Exercise aim: All the records that follow need to be reproduced exactly. Omit the images.

-- Opening Marker --

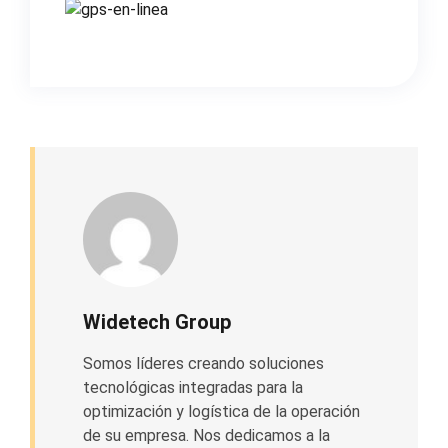
Widetech Group
Somos líderes creando soluciones
tecnológicas integradas para la
optimización y logística de la operación
de su empresa. Nos dedicamos a la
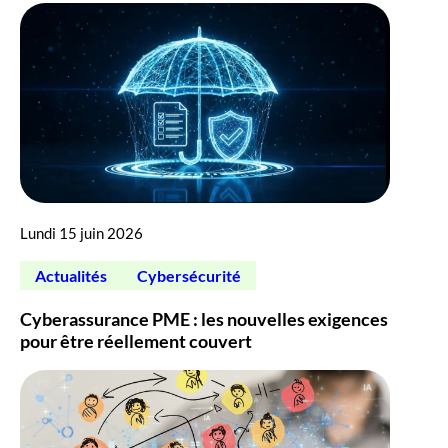
Lundi 15 juin 2026
Actualités
Cybersécurité
Cyberassurance PME : les nouvelles exigences
pour être réellement couvert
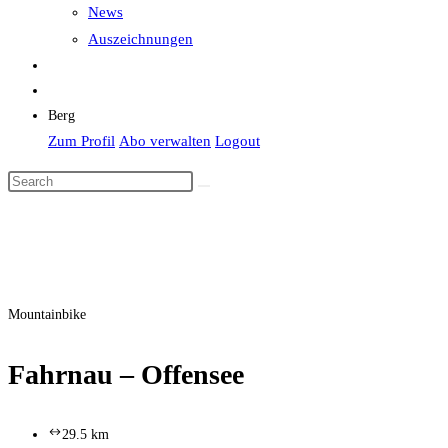
News
Auszeichnungen
Berg
Zum Profil
Abo verwalten
Logout
Mountainbike
Fahrnau – Offensee
29.5 km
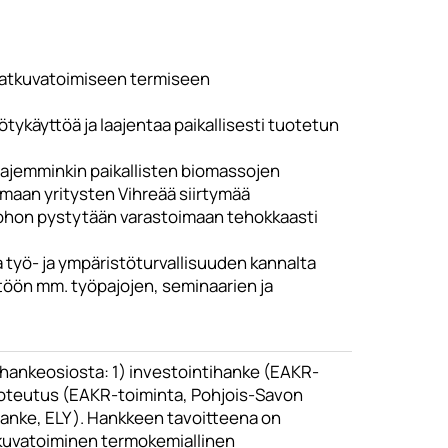
n jatkuvatoimiseen termiseen
tykäyttöä ja laajentaa paikallisesti tuotetun
laajemminkin paikallisten biomassojen
emaan yritysten Vihreää siirtymää
johon pystytään varastoimaan tehokkaasti
 työ- ja ympäristöturvallisuuden kannalta
ttöön mm. työpajojen, seminaarien ja
hankeosiosta: 1) investointihanke (EAKR-
a toteutus (EAKR-toiminta, Pohjois-Savon
ahanke, ELY ). Hankkeen tavoitteena on
atkuvatoiminen termokemiallinen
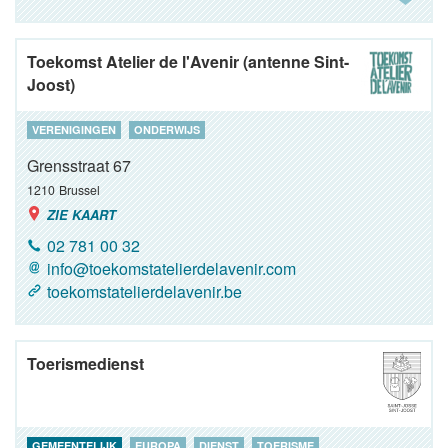
Toekomst Atelier de l'Avenir (antenne Sint-
Joost)
VERENIGINGEN
ONDERWIJS
Grensstraat 67
1210
Brussel
ZIE KAART
02 781 00 32
info@toekomstatelierdelavenir.com
toekomstatelierdelavenir.be
Toerismedienst
GEMEENTELIJK
EUROPA
DIENST
TOERISME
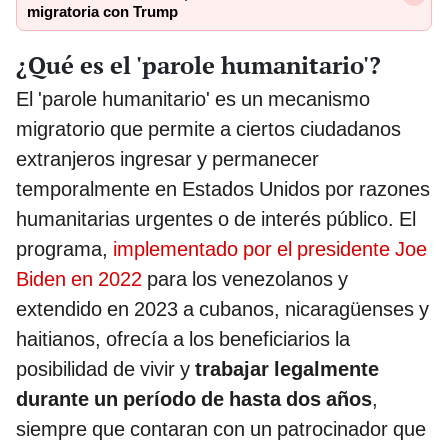
migratoria con Trump
¿Qué es el 'parole humanitario'?
El 'parole humanitario' es un mecanismo
migratorio que permite a ciertos ciudadanos
extranjeros ingresar y permanecer
temporalmente en Estados Unidos por razones
humanitarias urgentes o de interés público. El
programa,
implementado por el presidente Joe
Biden en 2022
para los venezolanos y
extendido en 2023 a cubanos, nicaragüenses y
haitianos, ofrecía a los beneficiarios la
posibilidad de vivir y
trabajar legalmente
durante un período de hasta dos años
,
siempre que contaran con un patrocinador que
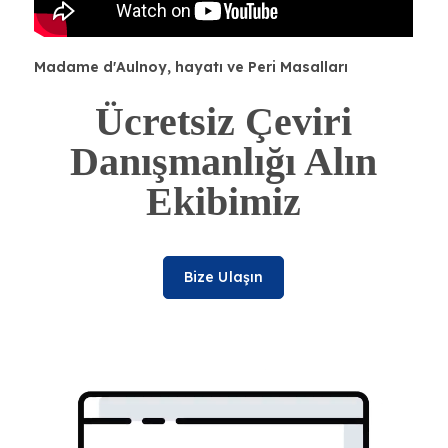
Madame d'Aulnoy, hayatı ve Peri Masalları
Ücretsiz Çeviri
Danışmanlığı Alın
Ekibimiz
Bize Ulaşın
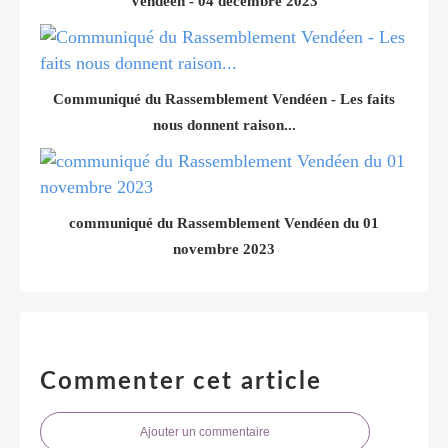
Vendéen - 04 décembre 2023
Communiqué du Rassemblement Vendéen - Les faits
nous donnent raison...
communiqué du Rassemblement Vendéen du 01
novembre 2023
Commenter cet article
Ajouter un commentaire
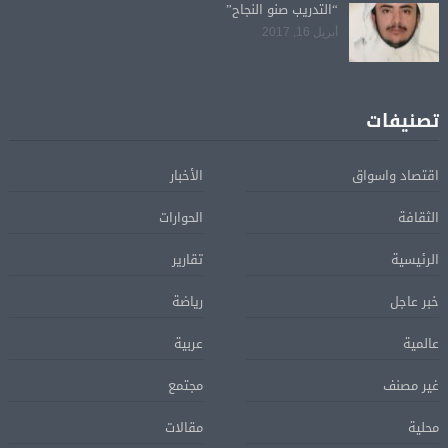
“التدريب صنو النجاح”
أبريل 16, 2017
تصنيفات
اقتصاد واسواق
الأخبار
الثقافة
الحوارات
الرئيسية
تقارير
خبر عاجل
رياضة
عالمية
عربية
غير مصنف
مجتمع
محلية
مقالات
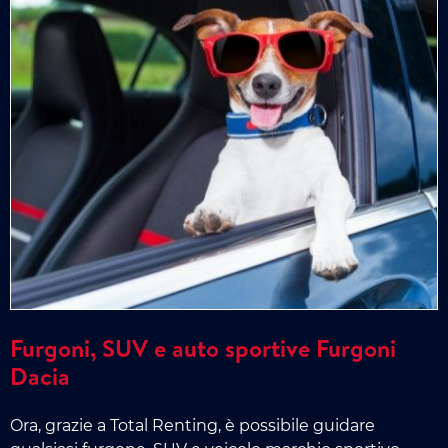
Furgoni, SUV e auto sportive Furgoni
Dacia
Ora, grazie a Total Renting, è possibile guidare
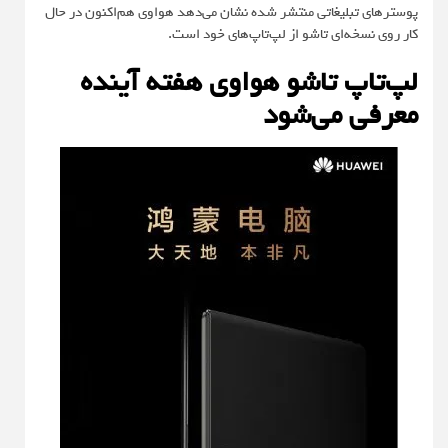
پوسترهای تبلیغاتی منتشر شده نشان می‌دهد هواوی هم‌اکنون در حال
کار روی نسخه‌ای تاشو از لپ‌تاپ‌های خود است.
لپ‌تاپ تاشو هواوی هفته آینده
معرفی می‌شود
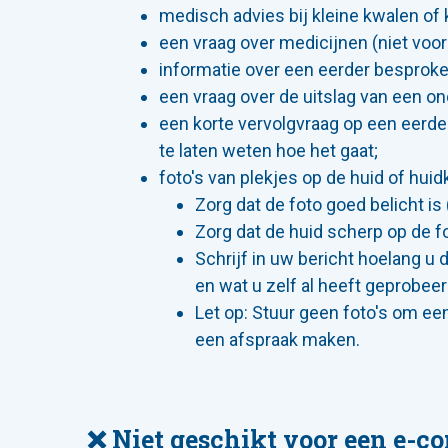
medisch advies bij kleine kwalen of 
een vraag over medicijnen (niet voor
informatie over een eerder besproke
een vraag over de uitslag van een o
een korte vervolgvraag op een eerde
te laten weten hoe het gaat;
foto's van plekjes op de huid of hui
Zorg dat de foto goed belicht is
Zorg dat de huid scherp op de f
Schrijf in uw bericht hoelang u d
en wat u zelf al heeft geprobeer
Let op: Stuur geen foto's om ee
een afspraak maken.
❌ Niet geschikt voor een e-co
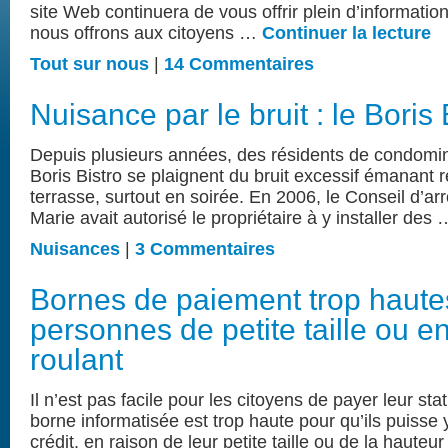
site Web continuera de vous offrir plein d’informatio
nous offrons aux citoyens …
Continuer la lecture
Tout sur nous
|
14 Commentaires
Nuisance par le bruit : le Boris 
Depuis plusieurs années, des résidents de condomini
Boris Bistro se plaignent du bruit excessif émanant 
terrasse, surtout en soirée. En 2006, le Conseil d’ar
Marie avait autorisé le propriétaire à y installer des
Nuisances
|
3 Commentaires
Bornes de paiement trop haute
personnes de petite taille ou en
roulant
Il n’est pas facile pour les citoyens de payer leur sta
borne informatisée est trop haute pour qu’ils puisse y
crédit, en raison de leur petite taille ou de la haute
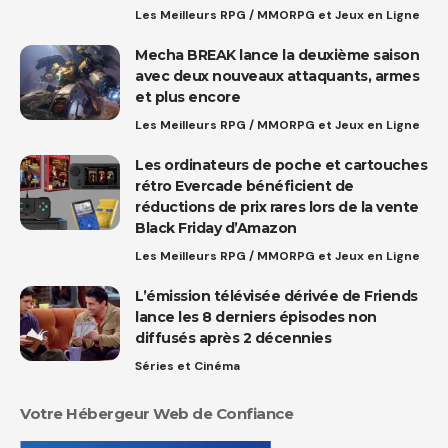
Les Meilleurs RPG / MMORPG et Jeux en Ligne
Mecha BREAK lance la deuxième saison
avec deux nouveaux attaquants, armes
et plus encore
Les Meilleurs RPG / MMORPG et Jeux en Ligne
Les ordinateurs de poche et cartouches
rétro Evercade bénéficient de
réductions de prix rares lors de la vente
Black Friday d’Amazon
Les Meilleurs RPG / MMORPG et Jeux en Ligne
L’émission télévisée dérivée de Friends
lance les 8 derniers épisodes non
diffusés après 2 décennies
Séries et Cinéma
Votre Hébergeur Web de Confiance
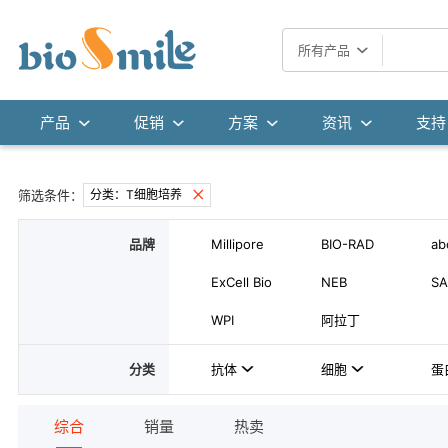
所有产品
产品
促销
方案
资讯
支持
筛选条件：
分类：T细胞培养
品牌
Millipore
BIO-RAD
ab
ExCell Bio
NEB
SA
WPI
阿拉丁
分类
抗体
细胞
蛋
综合
销量
热卖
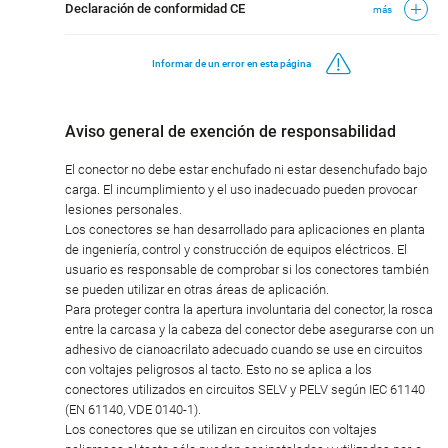
Declaración de conformidad CE
más
Informar de un error en esta página
Aviso general de exención de responsabilidad
El conector no debe estar enchufado ni estar desenchufado bajo
carga. El incumplimiento y el uso inadecuado pueden provocar
lesiones personales.
Los conectores se han desarrollado para aplicaciones en planta
de ingeniería, control y construcción de equipos eléctricos. El
usuario es responsable de comprobar si los conectores también
se pueden utilizar en otras áreas de aplicación.
Para proteger contra la apertura involuntaria del conector, la rosca
entre la carcasa y la cabeza del conector debe asegurarse con un
adhesivo de cianoacrilato adecuado cuando se use en circuitos
con voltajes peligrosos al tacto. Esto no se aplica a los
conectores utilizados en circuitos SELV y PELV según IEC 61140
(EN 61140, VDE 0140-1).
Los conectores que se utilizan en circuitos con voltajes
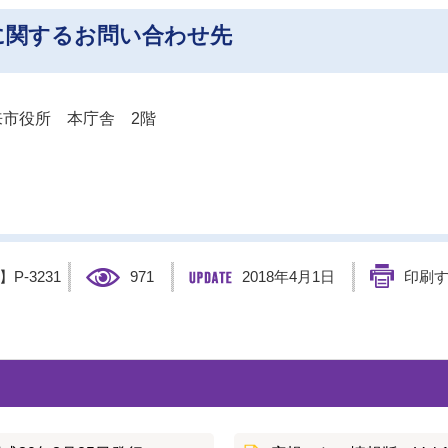
に関するお問い合わせ先
市役所 本庁舎 2階
D】
P-3231
971
2018年4月1日
印刷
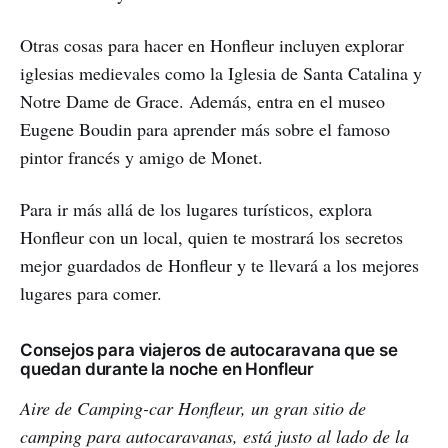
Otras cosas para hacer en Honfleur incluyen explorar
iglesias medievales como la Iglesia de Santa Catalina y
Notre Dame de Grace. Además, entra en el museo
Eugene Boudin para aprender más sobre el famoso
pintor francés y amigo de Monet.
Para ir más allá de los lugares turísticos, explora
Honfleur con un local, quien te mostrará los secretos
mejor guardados de Honfleur y te llevará a los mejores
lugares para comer.
Consejos para viajeros de autocaravana que se
quedan durante la noche en Honfleur
Aire de Camping-car Honfleur, un gran sitio de
camping para autocaravanas, está justo al lado de la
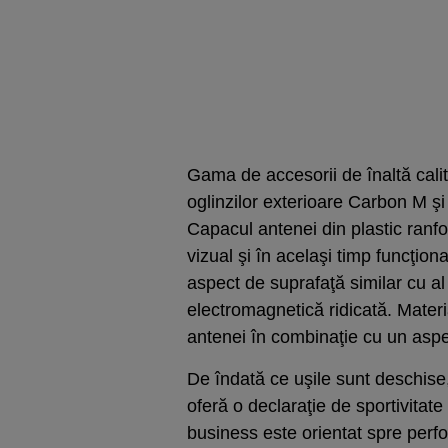
Gama de accesorii de înaltă cali
oglinzilor exterioare Carbon M 
Capacul antenei din plastic ranfo
vizual şi în acelaşi timp funcţion
aspect de suprafaţă similar cu al
electromagnetică ridicată. Materi
antenei în combinaţie cu un aspec
De îndată ce uşile sunt deschis
oferă o declaraţie de sportivitat
business este orientat spre perf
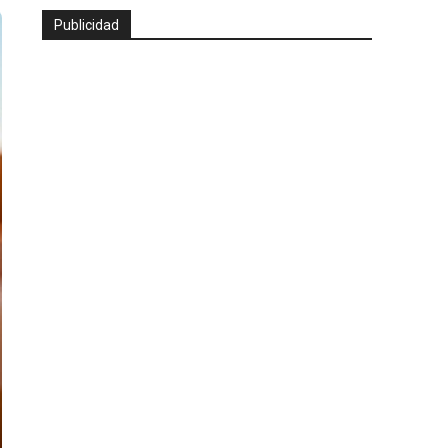
Publicidad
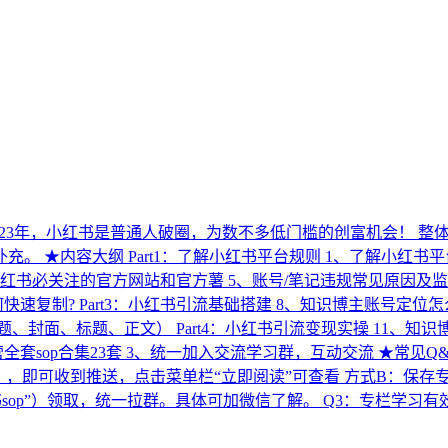
年，小红书是普通人破圈，为数不多低门槛的创富机会！ 整体的内容框架主
内容大纲 Part1：了解小红书平台规则 1、了解小红书平台&amp
红书必关注的官方网站和官方薯 5、账号/笔记违规常见原因及监测
速复制? Part3：小红书引流基础搭建 8、知识博主账号定
、封面、标题、正文） Part4：小红书引流变现实操 11、知
sop合集23套 3、统一加入交流学习群，互动交流 ★常见Q&amp;a
】，即可收到推送，点击菜单栏“立即阅读”可查看 方式B：保存
小红书sop”）领取，统一拉群。具体可加微信了解。 Q3：专栏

-- Closing Marker --

Your response:
Widetech Group
Somos líderes creando soluciones
tecnológicas integradas para la
optimización y logística de la operación
de su empresa. Nos dedicamos a la
Lundi 15 juin 2026
Actualités
Cybersécurité
Cyberassurance PME : les nouvelles exigences
pour être réellement couvert
News
Auszeichnungen
Berg
Zum Profil
Abo verwalten
Logout
Mountainbike
Fahrnau – Offensee
29.5 km
n jatkuvatoimiseen termiseen
tykäyttöä ja laajentaa paikallisesti tuotetun
laajemminkin paikallisten biomassojen
emaan yritysten Vihreää siirtymää
johon pystytään varastoimaan tehokkaasti
 työ- ja ympäristöturvallisuuden kannalta
ttöön mm. työpajojen, seminaarien ja
hankeosiosta: 1) investointihanke (EAKR-
a toteutus (EAKR-toiminta, Pohjois-Savon
ahanke, ELY ). Hankkeen tavoitteena on
atkuvatoiminen termokemiallinen
Toekomst Atelier de l'Avenir (antenne Sint-
Joost)
VERENIGINGEN
ONDERWIJS
Grensstraat 67
1210
Brussel
ZIE KAART
02 781 00 32
info@toekomstatelierdelavenir.com
toekomstatelierdelavenir.be
Toerismedienst
GEMEENTELIJK
EUROPA
DIENST
TOERISME
migratoria con Trump
¿Qué es el 'parole humanitario'?
El 'parole humanitario' es un mecanismo
migratorio que permite a ciertos ciudadanos
extranjeros ingresar y permanecer
temporalmente en Estados Unidos por razones
humanitarias urgentes o de interés público. El
programa,
implementado por el presidente Joe
Biden en 2022
para los venezolanos y
extendido en 2023 a cubanos, nicaragüenses y
haitianos, ofrecía a los beneficiarios la
posibilidad de vivir y
trabajar legalmente
durante un período de hasta dos años
,
siempre que contaran con un patrocinador que
Madame d'Aulnoy, hayatı ve Peri Masalları
Ücretsiz Çeviri
Danışmanlığı Alın
Ekibimiz
Bize Ulaşın
Vendéen - 04 décembre 2023
Communiqué du Rassemblement Vendéen - Les faits
nous donnent raison...
communiqué du Rassemblement Vendéen du 01
novembre 2023
Commenter cet article
Ajouter un commentaire
“التدريب صنو النجاح”
أبريل 16, 2017
تصنيفات
اقتصاد واسواق
الأخبار
الثقافة
الحوارات
الرئيسية
تقارير
خبر عاجل
رياضة
عالمية
عربية
غير مصنف
مجتمع
محلية
مقالات
Furgoni, SUV e auto sportive Furgoni
Dacia
Ora, grazie a Total Renting, è possibile guidare
پوسترهای تبلیغاتی منتشر شده نشان می‌دهد هواوی هم‌اکنون در حال
کار روی نسخه‌ای تاشو از لپ‌تاپ‌های خود است.
لپ‌تاپ تاشو هواوی هفته آینده
معرفی می‌شود
medisch advies bij kleine kwalen of 
een vraag over medicijnen (niet voor
informatie over een eerder besproke
een vraag over de uitslag van een o
een korte vervolgvraag op een eerde
te laten weten hoe het gaat;
foto's van plekjes op de huid of hui
Zorg dat de foto goed belicht is
Zorg dat de huid scherp op de f
Schrijf in uw bericht hoelang u d
en wat u zelf al heeft geprobeer
Let op: Stuur geen foto's om ee
een afspraak maken.
❌ Niet geschikt voor een e-co
site Web continuera de vous offrir plein d’informatio
nous offrons aux citoyens …
Continuer la lecture
Tout sur nous
|
14 Commentaires
Nuisance par le bruit : le Boris 
Depuis plusieurs années, des résidents de condomini
Boris Bistro se plaignent du bruit excessif émanant 
terrasse, surtout en soirée. En 2006, le Conseil d’ar
Marie avait autorisé le propriétaire à y installer des
Nuisances
|
3 Commentaires
Bornes de paiement trop haute
personnes de petite taille ou en
roulant
Il n’est pas facile pour les citoyens de payer leur sta
borne informatisée est trop haute pour qu’ils puisse y
crédit, en raison de leur petite taille ou de la haute
Les Meilleurs RPG / MMORPG et Jeux en Ligne
Mecha BREAK lance la deuxième saison
avec deux nouveaux attaquants, armes
et plus encore
Les Meilleurs RPG / MMORPG et Jeux en Ligne
Les ordinateurs de poche et cartouches
rétro Evercade bénéficient de
réductions de prix rares lors de la vente
Black Friday d’Amazon
Les Meilleurs RPG / MMORPG et Jeux en Ligne
L’émission télévisée dérivée de Friends
lance les 8 derniers épisodes non
diffusés après 2 décennies
Séries et Cinéma
Votre Hébergeur Web de Confiance
所有产品
产品
促销
方案
资讯
支持
筛选条件：
分类：T细胞培养
品牌
Millipore
BIO-RAD
ab
ExCell Bio
NEB
SA
WPI
阿拉丁
分类
抗体
细胞
蛋
综合
销量
热卖
Declaración de conformidad CE
más
Informar de un error en esta página
Aviso general de exención de responsabilidad
El conector no debe estar enchufado ni estar desenchufado bajo
carga. El incumplimiento y el uso inadecuado pueden provocar
lesiones personales.
Los conectores se han desarrollado para aplicaciones en planta
de ingeniería, control y construcción de equipos eléctricos. El
usuario es responsable de comprobar si los conectores también
se pueden utilizar en otras áreas de aplicación.
Para proteger contra la apertura involuntaria del conector, la rosca
entre la carcasa y la cabeza del conector debe asegurarse con un
adhesivo de cianoacrilato adecuado cuando se use en circuitos
con voltajes peligrosos al tacto. Esto no se aplica a los
conectores utilizados en circuitos SELV y PELV según IEC 61140
(EN 61140, VDE 0140-1).
Los conectores que se utilizan en circuitos con voltajes
に関するお問い合わせ先
市役所 本庁舎 2階
D】
P-3231
971
2018年4月1日
印刷
Otras cosas para hacer en Honfleur incluyen explorar
iglesias medievales como la Iglesia de Santa Catalina y
Notre Dame de Grace. Además, entra en el museo
Eugene Boudin para aprender más sobre el famoso
pintor francés y amigo de Monet.
Para ir más allá de los lugares turísticos, explora
Honfleur con un local, quien te mostrará los secretos
mejor guardados de Honfleur y te llevará a los mejores
lugares para comer.
Consejos para viajeros de autocaravana que se
quedan durante la noche en Honfleur
Aire de Camping-car Honfleur, un gran sitio de
camping para autocaravanas, está justo al lado de la
Gama de accesorii de înaltă cali
oglinzilor exterioare Carbon M 
Capacul antenei din plastic ranfo
vizual şi în acelaşi timp funcţion
aspect de suprafaţă similar cu al
electromagnetică ridicată. Materi
antenei în combinaţie cu un aspec
De îndată ce uşile sunt deschis
oferă o declaraţie de sportivitat
business este orientat spre perf
Publicidad
年，小红书是普通人破圈，为数不多低门槛的创富机会！ 整体的内容框架主
内容大纲 Part1：了解小红书平台规则 1、了解小红书平台&amp
红书必关注的官方网站和官方薯 5、账号/笔记违规常见原因及监测
速复制? Part3：小红书引流基础搭建 8、知识博主账号定
、封面、标题、正文） Part4：小红书引流变现实操 11、知
sop合集23套 3、统一加入交流学习群，互动交流 ★常见Q&amp;a
】，即可收到推送，点击菜单栏“立即阅读”可查看 方式B：保存
小红书sop”）领取，统一拉群。具体可加微信了解。 Q3：专栏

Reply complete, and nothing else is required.